CryptoWall 3.0 is estimated to have generated $325 million in ransom from hundreds of thousands of victims worldwide this past year. As we near the peak holiday shopping season a bigg

er threat has emerged, CryptoWall 4.0. Both versions are spread primarily by spam mail, with common examples posing as copies of resumes and Fed-Ex tracking notifications. Once CryptoWall is on the system it encrypts the files and generates a message demanding ransom to decrypt the files.

CryptoWall 4.0 has been enhanced:

Encrypts file names in addition to the file in order to increase anxiety and generate more ransom payments.

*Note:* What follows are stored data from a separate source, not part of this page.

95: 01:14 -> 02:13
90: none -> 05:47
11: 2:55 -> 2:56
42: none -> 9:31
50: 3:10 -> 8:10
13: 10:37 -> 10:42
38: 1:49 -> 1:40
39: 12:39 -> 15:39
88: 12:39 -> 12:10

The ransom notice is in HTML and now includes two sections, a notice that they have become part of the “CryptoWall Community” and a note that their intentions are not malicious but rather that they’re trying to increase security for consumers!

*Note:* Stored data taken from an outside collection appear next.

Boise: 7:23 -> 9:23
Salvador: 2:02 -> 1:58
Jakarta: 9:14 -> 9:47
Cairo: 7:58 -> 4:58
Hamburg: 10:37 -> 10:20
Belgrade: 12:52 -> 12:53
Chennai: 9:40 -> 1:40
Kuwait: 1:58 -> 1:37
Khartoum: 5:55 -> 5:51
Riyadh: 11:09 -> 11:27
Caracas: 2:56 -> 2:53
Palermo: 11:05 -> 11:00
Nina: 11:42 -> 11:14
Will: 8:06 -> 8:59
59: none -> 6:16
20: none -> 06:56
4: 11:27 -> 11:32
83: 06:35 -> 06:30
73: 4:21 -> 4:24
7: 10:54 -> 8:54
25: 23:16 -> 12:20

The attachment contains a “.js” (JavaScript) file. When that is executed, the infection downloads an executable file and saves it to C:\Windows\Temp at which point it becomes executed.

How to prevent infection or minimize impact:

  • Don’t open spam emails, or emails from unrecognized senders
  • Don’t open attachments from suspicious emails (for example, if you get a suspicious Fed-Ex email call them or go to their direct website instead)
  • Ensure all operating system and anti-virus software are up-to-date
  • Regularly back up important files and data (ex – FileHopper Plus)
  • Use anti-virus and anti-malware products

How to recover files:

  • If you have been backing up your system regularly you can restore from a backup
  • You could pay the ransom to get a decryption key, although this does not guarantee you will get the decryption key

SecurityCoverage recommends that you make your employees and customers aware of this new ransomware threat, and remind them to be safe online.